Friday, April 15, 2011

Signs of spring

I'm calling it. After all those hours shoveling snow this winter, we're done with snow for the season (and we won't make a full Shaq's worth). I'm ok with that though. It's still cold in Boston, but it's definitely springy. Even those snow banks that seemed they would become permanent structures have receded and disappeared from Cambridge and only left a few shady remainders out in Concord.

I know this because last weekend, I went on my first ride of the season. We took the short River Runs Through It CRW loop, which is 28 miles. I probably rode this loop a dozen times last summer and knew it by heart. This time around, I realized the turns that stood out were the ones I had missed in the past. Landmarks played tricks on me, everything seemed familiar, but nothing was certain. Here's a house with a stone foundation that I recognize, or an out-of-place modern boxy house from the 60s, or a tiger striped mailbox, or one hanging from a tree. They all start to blur together. Was that on this loop or a different one? We only had to consult the cue sheet once to confirm a turn. Despite that, it was bucolic and bordered on a Disney cartoon: flowers bursting forth, squirrels running along side, birds singing and playing in the trees above our heads. Maybe it's just the excitement of feeling the cold air rush past or the lean and lurch of the bike as I increase the pressure, but this ride was perfect.

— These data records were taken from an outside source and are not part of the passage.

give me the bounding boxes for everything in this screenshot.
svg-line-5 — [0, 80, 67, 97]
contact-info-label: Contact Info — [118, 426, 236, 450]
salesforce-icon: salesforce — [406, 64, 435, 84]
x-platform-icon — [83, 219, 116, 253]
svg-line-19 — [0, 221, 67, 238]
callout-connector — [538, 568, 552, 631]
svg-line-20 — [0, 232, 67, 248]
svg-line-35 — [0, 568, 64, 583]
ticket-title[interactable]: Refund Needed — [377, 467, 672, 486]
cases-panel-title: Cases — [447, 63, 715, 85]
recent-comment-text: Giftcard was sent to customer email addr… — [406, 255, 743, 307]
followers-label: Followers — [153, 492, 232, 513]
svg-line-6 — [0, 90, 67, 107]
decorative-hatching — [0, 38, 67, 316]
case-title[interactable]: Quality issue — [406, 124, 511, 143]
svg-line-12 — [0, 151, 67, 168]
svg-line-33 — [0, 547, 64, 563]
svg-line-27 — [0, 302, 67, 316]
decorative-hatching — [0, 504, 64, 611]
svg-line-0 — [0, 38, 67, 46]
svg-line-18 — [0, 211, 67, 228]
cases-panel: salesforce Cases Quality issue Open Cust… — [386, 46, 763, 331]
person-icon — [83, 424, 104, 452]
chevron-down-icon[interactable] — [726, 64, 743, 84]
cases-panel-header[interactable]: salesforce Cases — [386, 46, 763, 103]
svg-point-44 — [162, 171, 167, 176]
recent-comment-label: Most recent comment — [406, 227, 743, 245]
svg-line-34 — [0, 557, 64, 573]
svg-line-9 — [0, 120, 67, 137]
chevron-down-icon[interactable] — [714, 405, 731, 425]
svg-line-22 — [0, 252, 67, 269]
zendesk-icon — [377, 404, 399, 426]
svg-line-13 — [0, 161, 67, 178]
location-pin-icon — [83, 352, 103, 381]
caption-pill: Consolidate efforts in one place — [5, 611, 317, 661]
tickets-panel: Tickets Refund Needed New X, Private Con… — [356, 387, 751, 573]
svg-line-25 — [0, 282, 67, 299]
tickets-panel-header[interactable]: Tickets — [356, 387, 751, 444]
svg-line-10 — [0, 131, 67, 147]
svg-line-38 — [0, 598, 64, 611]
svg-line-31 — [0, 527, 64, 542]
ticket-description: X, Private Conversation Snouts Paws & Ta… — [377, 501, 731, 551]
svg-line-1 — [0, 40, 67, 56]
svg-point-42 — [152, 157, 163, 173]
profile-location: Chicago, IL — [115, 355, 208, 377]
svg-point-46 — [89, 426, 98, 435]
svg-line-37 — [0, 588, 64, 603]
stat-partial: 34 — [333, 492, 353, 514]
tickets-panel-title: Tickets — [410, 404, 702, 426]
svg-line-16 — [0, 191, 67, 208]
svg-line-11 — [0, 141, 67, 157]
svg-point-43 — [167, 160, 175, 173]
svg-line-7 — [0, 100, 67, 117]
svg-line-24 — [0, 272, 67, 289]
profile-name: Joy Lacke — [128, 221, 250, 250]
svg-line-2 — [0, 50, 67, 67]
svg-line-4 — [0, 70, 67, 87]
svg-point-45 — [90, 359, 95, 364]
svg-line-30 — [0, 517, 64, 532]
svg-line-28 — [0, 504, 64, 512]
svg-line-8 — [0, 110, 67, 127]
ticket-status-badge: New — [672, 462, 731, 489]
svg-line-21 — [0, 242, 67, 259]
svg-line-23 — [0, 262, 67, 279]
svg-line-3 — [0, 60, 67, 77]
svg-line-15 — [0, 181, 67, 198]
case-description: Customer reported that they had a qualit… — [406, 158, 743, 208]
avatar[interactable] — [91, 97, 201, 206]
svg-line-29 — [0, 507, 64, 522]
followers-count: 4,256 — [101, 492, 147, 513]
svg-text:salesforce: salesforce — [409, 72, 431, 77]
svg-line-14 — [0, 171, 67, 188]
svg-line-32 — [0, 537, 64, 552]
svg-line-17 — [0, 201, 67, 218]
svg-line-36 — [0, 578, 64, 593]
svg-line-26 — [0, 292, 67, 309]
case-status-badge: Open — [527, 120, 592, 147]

Another sure sign of spring, the Boston Marathon takes place this weekend. I'm volunteering once again. This year though we've been upgraded to "Elite Fluid Distribution" at 10K. Thus far though it seems like our responsibilities are to (1) match the labelled bottle with the label on the table (and not to worry to much about it because some one will come by to fix our mistakes) and (2) stay out of the way of the elites. Will let you know how well we achieve these two goals.

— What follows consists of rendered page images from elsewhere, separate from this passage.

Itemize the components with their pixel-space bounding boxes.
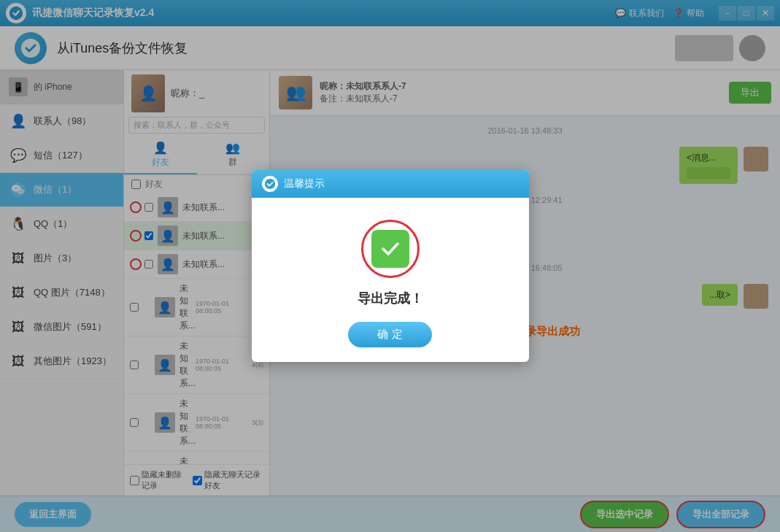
dialog-ok-btn[interactable]: 确 定 <box>348 322 431 347</box>
dialog-body: 导出完成！ 确 定 <box>252 198 529 362</box>
dialog-message: 导出完成！ <box>266 290 514 307</box>
dialog: 温馨提示 导出完成！ 确 定 <box>252 170 529 362</box>
dialog-check-circle <box>361 220 420 278</box>
dialog-title: 温馨提示 <box>284 177 325 190</box>
svg-point-9 <box>264 179 274 189</box>
dialog-overlay: 温馨提示 导出完成！ 确 定 <box>0 0 780 532</box>
dialog-check-inner <box>371 230 409 268</box>
dialog-title-bar: 温馨提示 <box>252 170 529 198</box>
dialog-logo <box>262 176 278 192</box>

Finally, not at all related to spring, I just finished reading my friend Erin Tocknell's book Confederate Streets. It's a fantastic read (and not just because there's a brief mention of my coxing in the final chapter). Erin's attention to detail astounding. Reading her book, seeing Nashville and Pittsburgh through her eyes and experiences made me realize how little of the day to day I appreciate and remember.